- Brief -
Could you give the entries back exactly as they stand, minus any pictures?

- Supplied records -

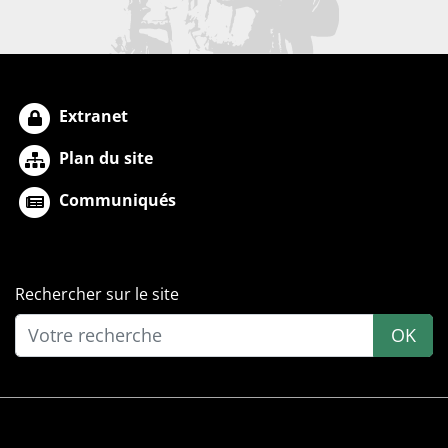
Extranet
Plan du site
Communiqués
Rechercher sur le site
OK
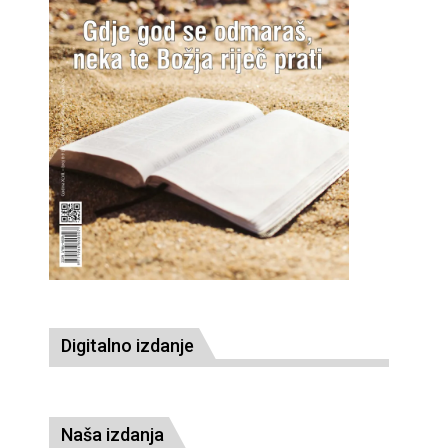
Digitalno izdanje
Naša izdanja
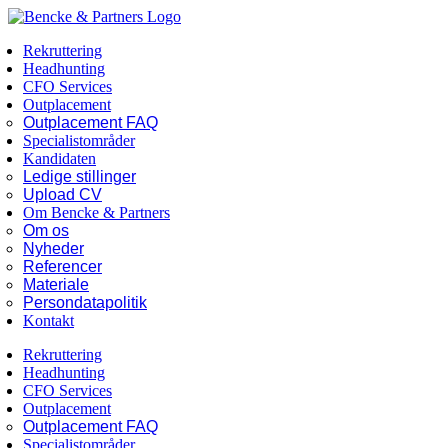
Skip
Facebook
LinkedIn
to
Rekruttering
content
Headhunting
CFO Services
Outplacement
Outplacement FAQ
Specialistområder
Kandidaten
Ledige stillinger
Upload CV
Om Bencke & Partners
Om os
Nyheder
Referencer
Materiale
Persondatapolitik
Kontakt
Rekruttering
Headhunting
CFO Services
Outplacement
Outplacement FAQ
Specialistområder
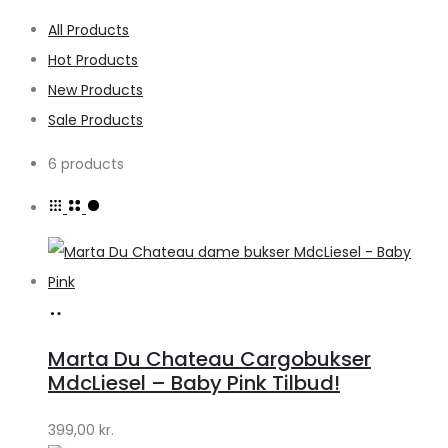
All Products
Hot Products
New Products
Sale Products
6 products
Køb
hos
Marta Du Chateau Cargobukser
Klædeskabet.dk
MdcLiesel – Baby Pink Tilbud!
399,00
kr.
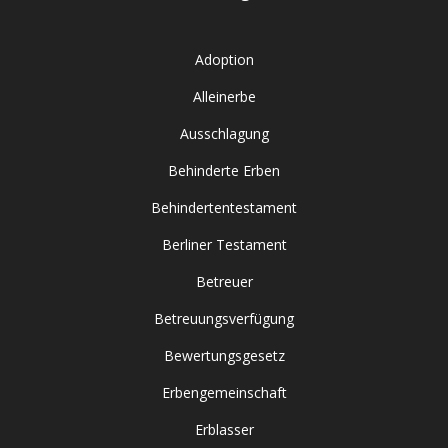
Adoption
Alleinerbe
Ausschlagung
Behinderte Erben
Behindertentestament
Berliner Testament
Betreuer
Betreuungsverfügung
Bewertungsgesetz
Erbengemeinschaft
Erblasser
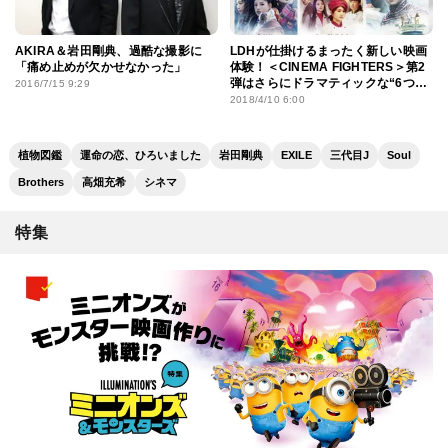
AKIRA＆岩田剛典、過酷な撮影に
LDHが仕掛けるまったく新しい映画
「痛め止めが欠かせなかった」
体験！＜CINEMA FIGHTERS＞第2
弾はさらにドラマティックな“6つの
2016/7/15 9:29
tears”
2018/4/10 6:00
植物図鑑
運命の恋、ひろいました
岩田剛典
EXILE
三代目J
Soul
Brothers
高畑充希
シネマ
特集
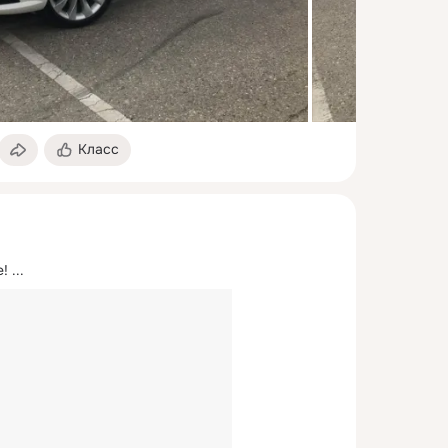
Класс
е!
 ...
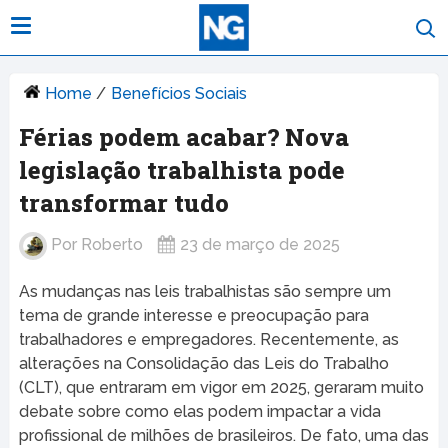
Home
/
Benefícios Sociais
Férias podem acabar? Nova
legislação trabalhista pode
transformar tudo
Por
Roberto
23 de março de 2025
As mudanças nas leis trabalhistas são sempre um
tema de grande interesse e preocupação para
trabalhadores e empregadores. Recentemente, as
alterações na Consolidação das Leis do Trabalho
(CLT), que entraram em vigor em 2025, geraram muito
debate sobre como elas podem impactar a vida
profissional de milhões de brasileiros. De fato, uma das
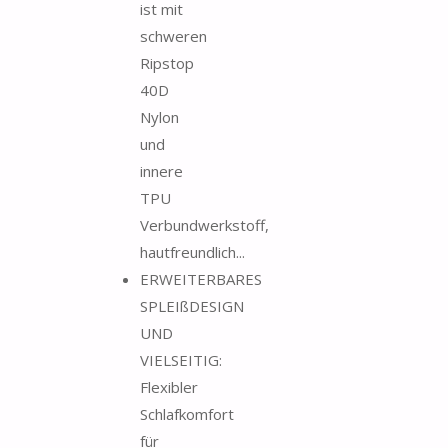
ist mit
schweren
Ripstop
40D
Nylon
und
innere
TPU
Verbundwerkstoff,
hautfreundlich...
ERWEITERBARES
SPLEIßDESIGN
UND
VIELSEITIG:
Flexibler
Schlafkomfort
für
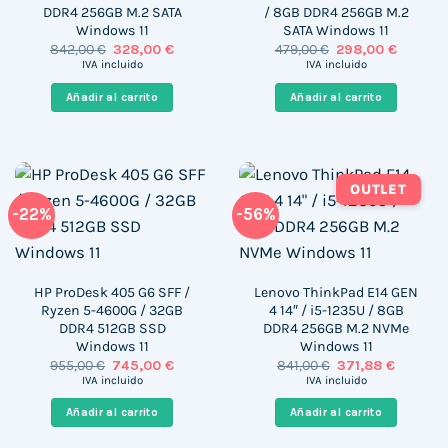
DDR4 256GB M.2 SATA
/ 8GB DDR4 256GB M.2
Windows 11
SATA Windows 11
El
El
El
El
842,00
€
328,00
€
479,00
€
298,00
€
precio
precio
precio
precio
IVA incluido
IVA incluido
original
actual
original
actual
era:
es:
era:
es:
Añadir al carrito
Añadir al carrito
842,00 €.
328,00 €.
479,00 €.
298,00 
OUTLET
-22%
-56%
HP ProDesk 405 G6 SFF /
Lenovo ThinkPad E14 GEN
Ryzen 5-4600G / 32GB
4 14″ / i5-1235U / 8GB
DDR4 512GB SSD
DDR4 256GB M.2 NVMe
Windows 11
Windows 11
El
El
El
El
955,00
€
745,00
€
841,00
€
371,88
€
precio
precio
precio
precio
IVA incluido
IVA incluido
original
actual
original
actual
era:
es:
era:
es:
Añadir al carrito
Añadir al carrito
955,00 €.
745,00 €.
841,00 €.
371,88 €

- The completed task -
Extranet
Plan du site
Communiqués
Rechercher sur le site
OK
Digitalno izdanje
Naša izdanja
Skip
Facebook
LinkedIn
to
Rekruttering
content
Headhunting
CFO Services
Outplacement
Outplacement FAQ
Specialistområder
Kandidaten
Ledige stillinger
Upload CV
Om Bencke & Partners
Om os
Nyheder
Referencer
Materiale
Persondatapolitik
Kontakt
Rekruttering
Headhunting
CFO Services
Outplacement
Outplacement FAQ
Specialistområder
All Products
Hot Products
New Products
Sale Products
6 products
Køb
hos
Marta Du Chateau Cargobukser
Klædeskabet.dk
MdcLiesel – Baby Pink Tilbud!
399,00
kr.
Adoption
Alleinerbe
Ausschlagung
Behinderte Erben
Behindertentestament
Berliner Testament
Betreuer
Betreuungsverfügung
Bewertungsgesetz
Erbengemeinschaft
Erblasser
AKIRA＆岩田剛典、過酷な撮影に
LDHが仕掛けるまったく新しい映画
「痛め止めが欠かせなかった」
体験！＜CINEMA FIGHTERS＞第2
弾はさらにドラマティックな“6つの
2016/7/15 9:29
tears”
2018/4/10 6:00
植物図鑑
運命の恋、ひろいました
岩田剛典
EXILE
三代目J
Soul
Brothers
高畑充希
シネマ
特集
Класс
е!
 ...
Home
/
Benefícios Sociais
Férias podem acabar? Nova
legislação trabalhista pode
transformar tudo
Por
Roberto
23 de março de 2025
As mudanças nas leis trabalhistas são sempre um
tema de grande interesse e preocupação para
trabalhadores e empregadores. Recentemente, as
alterações na Consolidação das Leis do Trabalho
(CLT), que entraram em vigor em 2025, geraram muito
debate sobre como elas podem impactar a vida
profissional de milhões de brasileiros. De fato, uma das
ist mit
schweren
Ripstop
40D
Nylon
und
innere
TPU
Verbundwerkstoff,
hautfreundlich...
ERWEITERBARES
SPLEIßDESIGN
UND
VIELSEITIG:
Flexibler
Schlafkomfort
für
DDR4 256GB M.2 SATA
/ 8GB DDR4 256GB M.2
Windows 11
SATA Windows 11
El
El
El
El
842,00
€
328,00
€
479,00
€
298,00
€
precio
precio
precio
precio
IVA incluido
IVA incluido
original
actual
original
actual
era:
es:
era:
es:
Añadir al carrito
Añadir al carrito
842,00 €.
328,00 €.
479,00 €.
298,00 
OUTLET
-22%
-56%
HP ProDesk 405 G6 SFF /
Lenovo ThinkPad E14 GEN
Ryzen 5-4600G / 32GB
4 14″ / i5-1235U / 8GB
DDR4 512GB SSD
DDR4 256GB M.2 NVMe
Windows 11
Windows 11
El
El
El
El
955,00
€
745,00
€
841,00
€
371,88
€
precio
precio
precio
precio
IVA incluido
IVA incluido
original
actual
original
actual
era:
es:
era:
es:
Añadir al carrito
Añadir al carrito
955,00 €.
745,00 €.
841,00 €.
371,88 €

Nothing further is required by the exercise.